Fino a poco tempo fa la maggior parte dei geologi era dell’opinione che l’Istmo di Panama, la stretta striscia di terra che collega l’America del Nord con l’America del Sud, si fosse formato intorno ai 3,5 milioni di anni fa.
Nuove rilevazioni fanno ora supporre che questo evento geologico che, separando l’Atlantico dal Pacifico, ha influito così profondamente sulla storia del mondo intero, si sarebbe verificato molto tempo prima e le prove verrebbero da piante ed animali migrati tra le due parti almeno 30 milioni di anni prima di quanto si era pensato.
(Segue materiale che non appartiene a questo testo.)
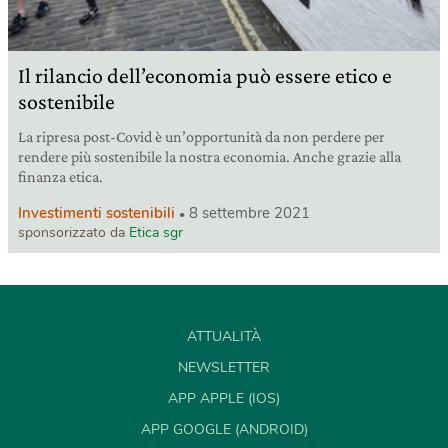
Il rilancio dell’economia può essere etico e
sostenibile
La ripresa post-Covid è un’opportunità da non perdere per
rendere più sostenibile la nostra economia. Anche grazie alla
finanza etica.
Investimenti sostenibili
8 settembre 2021
sponsorizzato da
Etica sgr
ATTUALITÀ
NEWSLETTER
APP APPLE (IOS)
APP GOOGLE (ANDROID)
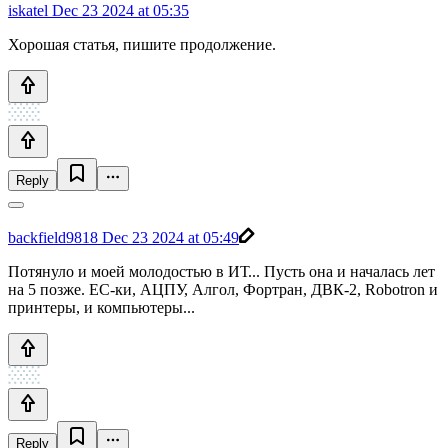
iskatel
Dec 23 2024 at 05:35
Хорошая статья, пишите продолжение.
Reply
backfield9818
Dec 23 2024 at 05:49
Потянуло и моей молодостью в ИТ... Пусть она и началась лет
на 5 позже. ЕС-ки, АЦПУ, Алгол, Фортран, ДВК-2, Robotron и
принтеры, и компьютеры...
Reply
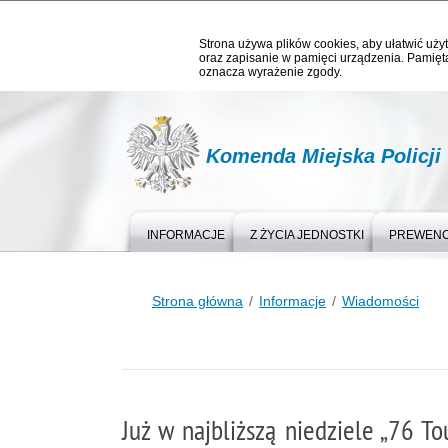
Strona używa plików cookies, aby ułatwić użyt
oraz zapisanie w pamięci urządzenia. Pamięta
oznacza wyrażenie zgody.
Komenda Miejska Policji
INFORMACJE
Z ŻYCIA JEDNOSTKI
PREWEN
Strona główna
Informacje
Wiadomości
Już w najbliższą niedziele „76 T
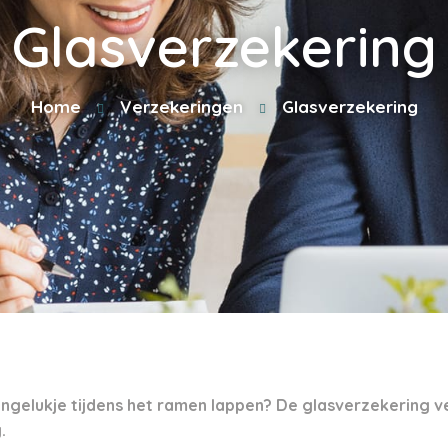
Glasverzekering
Home
Verzekeringen
Glasverzekering
 ongelukje tijdens het ramen lappen? De glasverzekering 
.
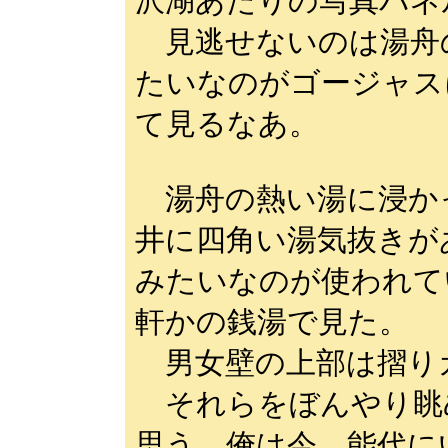
沢湖あたりの写真パネ
見逃せないのは湯舟
たいなのがゴージャス
て見るなあ。
湯舟の熱い湯に浸か
井に四角い湯気抜きが
みたいなのが使われて
軒かの銭湯で見た。
男女壁の上部は摺り
それらをぼんやり眺
思う。俺は今、能代に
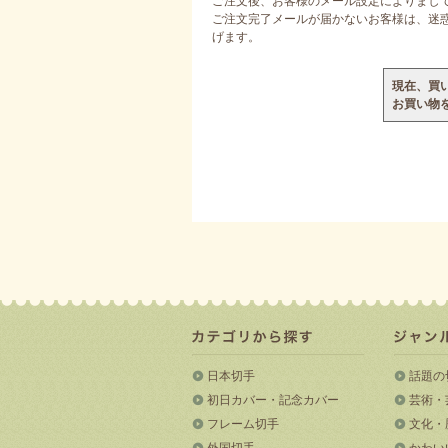
ご注文後、お客様のメール設定によりまし
ご注文完了メールが届かないお客様は、迷惑メ
げます。
現在、買
お買い物
日本切手
話題の
初日カバー・記念カバー
芸術・
フレーム切手
文化・
外国切手
かわい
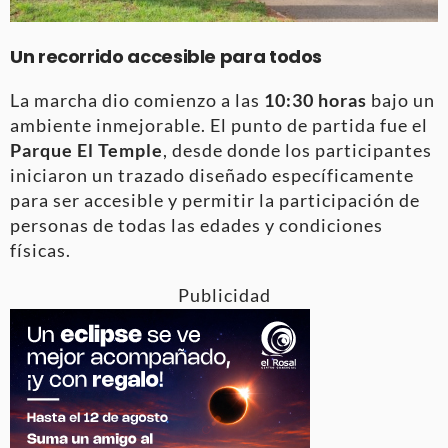
Un recorrido accesible para todos
La marcha dio comienzo a las
10:30 horas
bajo un
ambiente inmejorable. El punto de partida fue el
Parque El Temple
, desde donde los participantes
iniciaron un trazado diseñado específicamente
para ser accesible y permitir la participación de
personas de todas las edades y condiciones
físicas.
Publicidad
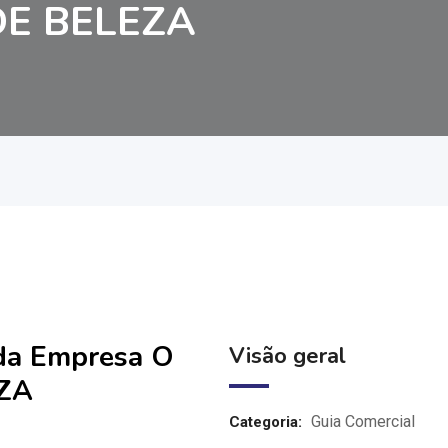
DE BELEZA
 da Empresa O
Visão geral
ZA
Guia Comercial
Categoria:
“La datazione dell’evento geologico, che si riteneva fosse stata eseguita con la massima precisione possibile, è di fatto sbagliata”, afferma Prosanta Chakrabarty, professore associato presso il Dipartimento di Scienze Biologiche e curatore di Ittiologia presso il Museo di Scienze Naturali della Louisiana State University (LSU), che ha studiato l’evoluzione degli organismi marini e d’acqua dolce in America Centrale in collaborazione con un team di colleghi provenienti da vari Centri di ricerca, tra cui lo Smithsonian Tropical Research Institute di Panama, l’American Museum of Natural History e l’Università di Goteborg, in Svezia.
I ricercatori, che hanno pubblicato i loro studi sulla rivista Proceedings of the National Academy of Sciences, hanno scoperto il verificarsi di grandi migrazioni di animali e piante tra Nord e Sud America in tre periodi ben distinti: 41 milioni, 23 milioni e otto milioni di anni fa.
Questi picchi migratori implicano che siano stati i notevoli cambiamenti geologici in America Centrale, quali la formazione di nuove masse continentali e passaggi d’acque dolci, a favorire la migrazione delle varie specie animali e vegetali.
“Finora si riteneva che il Sud America fosse rimasto isolato fino a 3,5 milioni di anni fa e l’elevata biodiversità veniva spiegata con un tasso di variabilità che – chissà perché – doveva essere stata alquanto veloce.
Ora, considerando invece un maggiore arco temporale a disposizione, possiamo riconoscere che le specie, sia animali che vegetali, abbiano avuto l’opportunità di beneficiare di processi evolutivi più lunghi”, afferma Christine Bacon, autore associato dello studio e ricercatrice del Dipartimento di Scienze Biologiche ed Ambientali presso l’Università di Goteborg.
Ora, se dopo l’unione geologica (e quindi fisica) delle terre, specie strettamente imparentate tra loro si trovano su bordi opposti e distanti dello stretto istmo, abbiamo anche la prova che questa massa continentale tra il Nord e il Sud America è più simile ad una spugna, in cui gli organismi possono periodicamente transitare da un punto all’altro, piuttosto che ad una solida barriera che ne impedisce il movimento.
L’attuale espansione del Canale di Panama ha portato alla luce nuovi fossili che hanno indotto queste conclusioni.
“Ora sappiamo che la chiusura dell’istmo di Panama, che dovrebbe essere uno dei più grandi eventi in Geologia, è solo una parte di un puzzle realmente complicato sulle modalità di unione dei continenti”, afferma Chakrabarty, che con i colleghi dell’LSU ha mappato l’evoluzione di due importanti famiglie di pesci in America Centrale, i Ciclidi e i Poecilidi, che includono entrambe moltissime specie di pesci di acque dolci.
I ricercatori hanno raccolto campioni di pesci da tutti i paesi dell’America Centrale e ne hanno sequenziato il DNA per determinare la relazione genetica tra le specie. Abbinando la struttura scheletrica con pesci che si trovano tra i reperti fossili, hanno ricostruito l’albero evolutivo basato sul DNA e determinato l’età di ogni specie.
Perché un pesce d’acqua dolce abbia potuto migrare, deve essersi servito di un passaggio a lui adatto (fiume o canale) che scorreva – verosimilmente – su un lembo di terraferma.
L’arrivo delle specie d’acque dolci in America Centrale è una prova dei grandi cambiamenti geologici della regione.
La formazione dell’istmo di Panama, con la divisione dei due oceani, mutò l’assetto del pianeta.
Il livello del mare cambiò e così pure le correnti oceaniche, che influirono sulle temperature globali dell’aria, provocando periodi di glaciazione.
“La geologia di questa regione è complicata ed è sorprendente che le informazioni sui cambiamenti provengano dalla Biologia”, commenta Chakrabarty.